# [WHAT IS EXPECTED]
In the records, each line holding "Toulouse" must be reported.

# [Records drawn from a dataset]
==*==

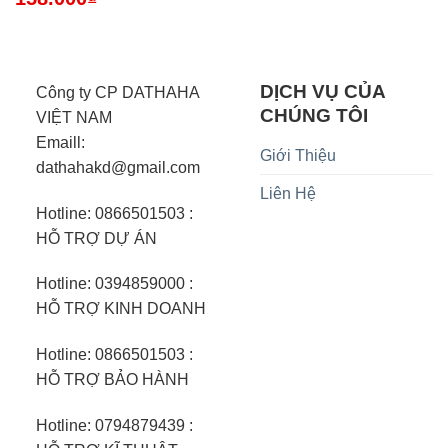
DỊCH VỤ CỦA
Công ty CP DATHAHA
CHÚNG TÔI
VIỆT NAM
Emaill:
Giới Thiệu
dathahakd@gmail.com
Liên Hệ
Hotline: 0866501503 :
HỖ TRỢ DỰ ÁN
Hotline: 0394859000 :
HỖ TRỢ KINH DOANH
Hotline: 0866501503 :
HỖ TRỢ BẢO HÀNH
Hotline: 0794879439 :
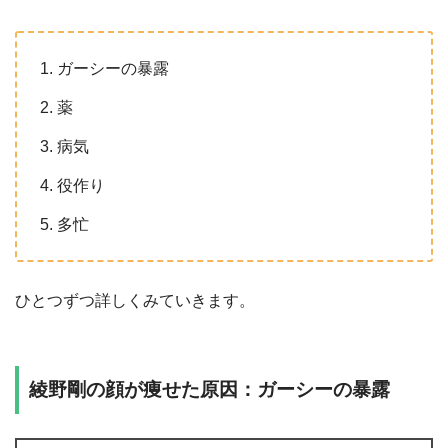
ガーシーの暴露
薬
病気
役作り
多忙
ひとつずつ詳しくみていきます。
綾野剛の顔が痩せた原因：ガーシーの暴露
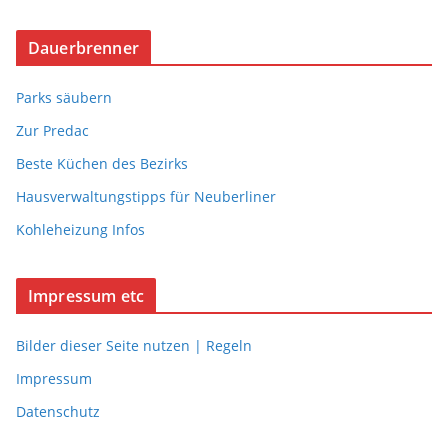
Dauerbrenner
Parks säubern
Zur Predac
Beste Küchen des Bezirks
Hausverwaltungstipps für Neuberliner
Kohleheizung Infos
Impressum etc
Bilder dieser Seite nutzen | Regeln
Impressum
Datenschutz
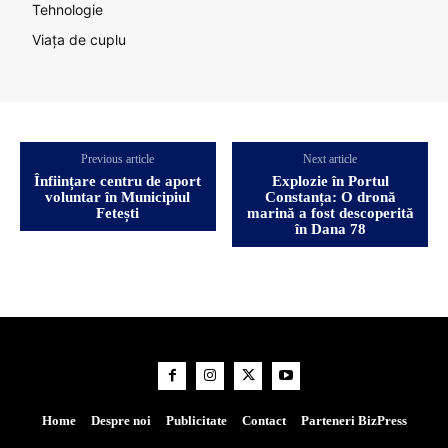
Tehnologie
Viața de cuplu
Previous article
Next article
Înființare centru de aport
Explozie în Portul
voluntar în Municipiul
Constanța: O dronă
Fetești
marină a fost descoperită
în Dana 78
Home
Despre noi
Publicitate
Contact
Parteneri BizPress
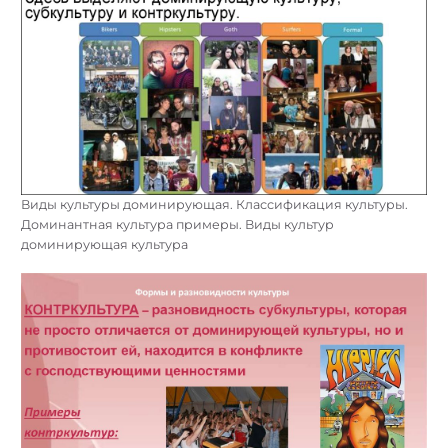
Виды культуры доминирующая. Классификация культуры.
Доминантная культура примеры. Виды культур
доминирующая культура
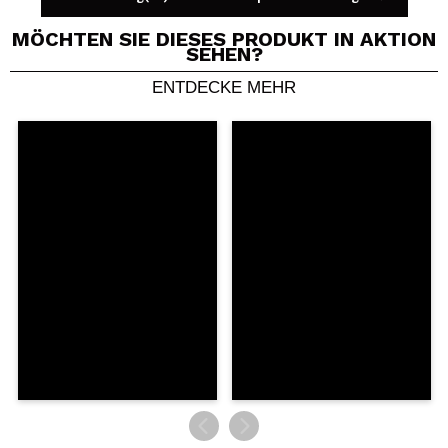
MÖCHTEN SIE DIESES PRODUKT IN AKTION
SEHEN?
ENTDECKE MEHR
Ein Video oder Foto teilen
Dein Video könnte das erste sein. Stell es dir vor...
Würden Sie diesen Kauf empfehlen?
Ja
Nein
5/5
SENDEN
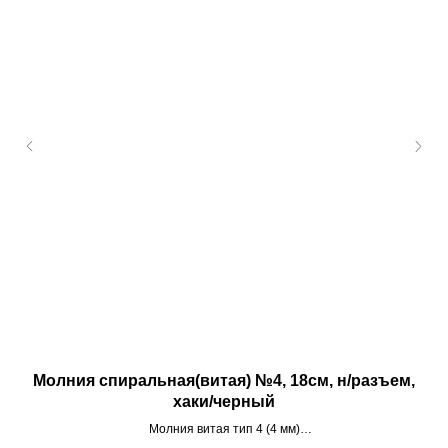
Молния спиральная(витая) №4, 18см, н/разъем,
хаки/черный
Молния витая тип 4 (4 мм)
Неразъемная, длина 18 см.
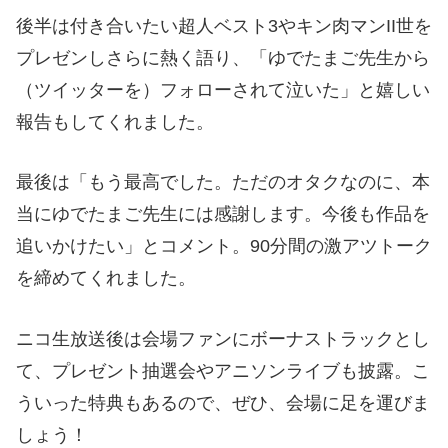
後半は付き合いたい超人ベスト3やキン肉マンII世を
プレゼンしさらに熱く語り、「ゆでたまご先生から
（ツイッターを）フォローされて泣いた」と嬉しい
報告もしてくれました。
最後は「もう最高でした。ただのオタクなのに、本
当にゆでたまご先生には感謝します。今後も作品を
追いかけたい」とコメント。90分間の激アツトーク
を締めてくれました。
ニコ生放送後は会場ファンにボーナストラックとし
て、プレゼント抽選会やアニソンライブも披露。こ
ういった特典もあるので、ぜひ、会場に足を運びま
しょう！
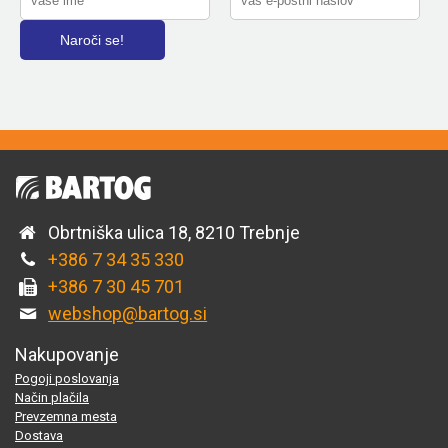
Obrtniška ulica 18, 8210 Trebnje
+386 7 34 35 330
+386 7 30 45 701
webshop@bartog.si
Nakupovanje
Pogoji poslovanja
Način plačila
Prevzemna mesta
Dostava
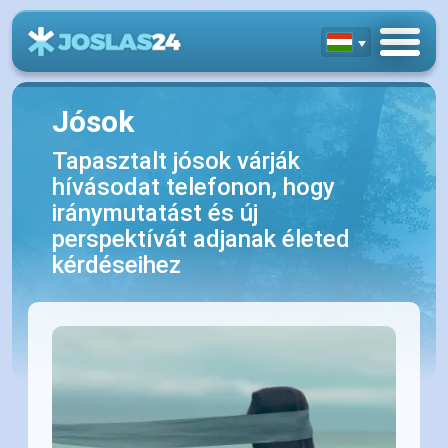
Jósok
Tapasztalt jósok várják
hívásodat telefonon, hogy
iránymutatást és új
perspektívát adjanak életed
kérdéseihez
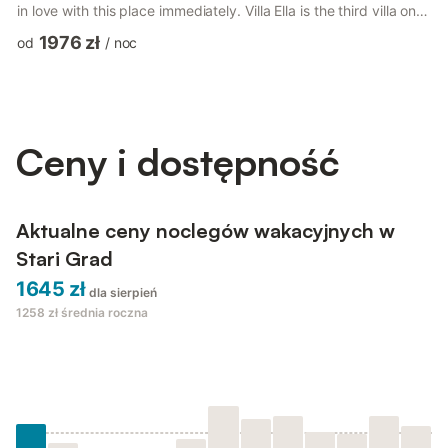
in love with this place immediately. Villa Ella is the third villa on
the left side, when you arrive. Villa Ella has 4 separate
1976 zł
od
/
noc
bedrooms and 3 bathrooms in total. On the ground floor there is
a huge common space with fully equipped kitchen, dining room
for up to 10 people and living room with 2 sofas, several coffee
tables, smart TV, w...
Ceny i dostępność
Aktualne ceny noclegów wakacyjnych w
Stari Grad
1645 zł
dla sierpień
1258 zł
średnia roczna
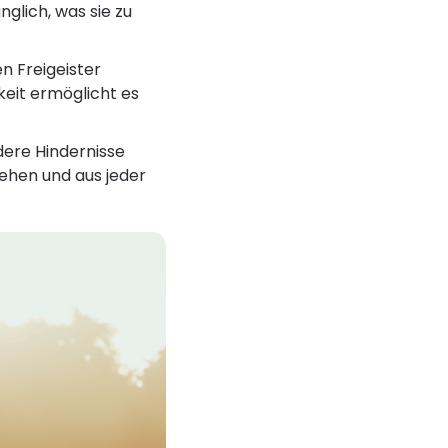
glich, was sie zu
en Freigeister
eit ermöglicht es
dere Hindernisse
gehen und aus jeder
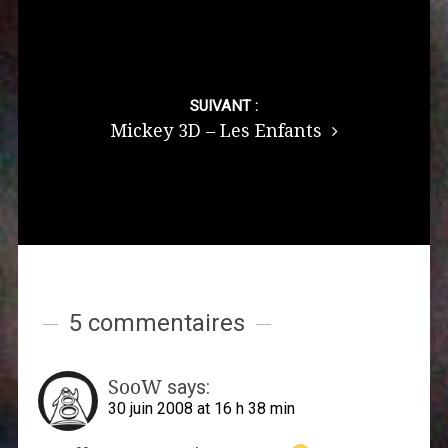
SUIVANT :
Mickey 3D – Les Enfants
5 commentaires
SooW
says:
30 juin 2008 at 16 h 38 min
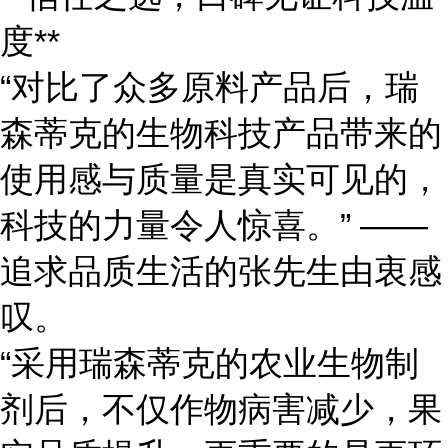
度**
“对比了众多原料产品后，瑞
森蒂克的生物科技产品带来的
使用感与质量是真实可见的，
科技的力量令人惊喜。” ——
追求品质生活的张先生由衷感
叹。
“采用瑞森蒂克的农业生物制
剂后，不仅作物病害减少，果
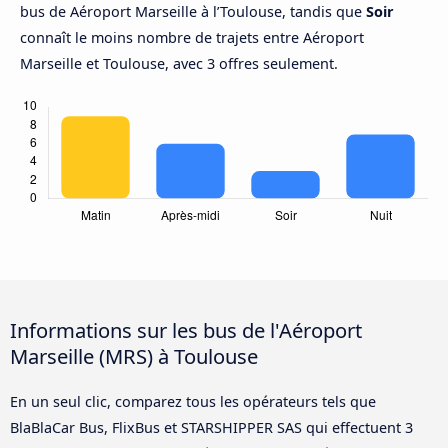
bus de Aéroport Marseille à l’Toulouse, tandis que
Soir
connaît le moins nombre de trajets entre Aéroport
Marseille et Toulouse, avec 3 offres seulement.
Informations sur les bus de l'Aéroport
Marseille (MRS) à Toulouse
En un seul clic, comparez tous les opérateurs tels que
BlaBlaCar Bus, FlixBus et STARSHIPPER SAS qui effectuent 3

==*==

# [EXERCISE ANSWER]
bus de Aéroport Marseille à l’Toulouse, tandis que
Marseille et Toulouse, avec 3 offres seulement.
Marseille (MRS) à Toulouse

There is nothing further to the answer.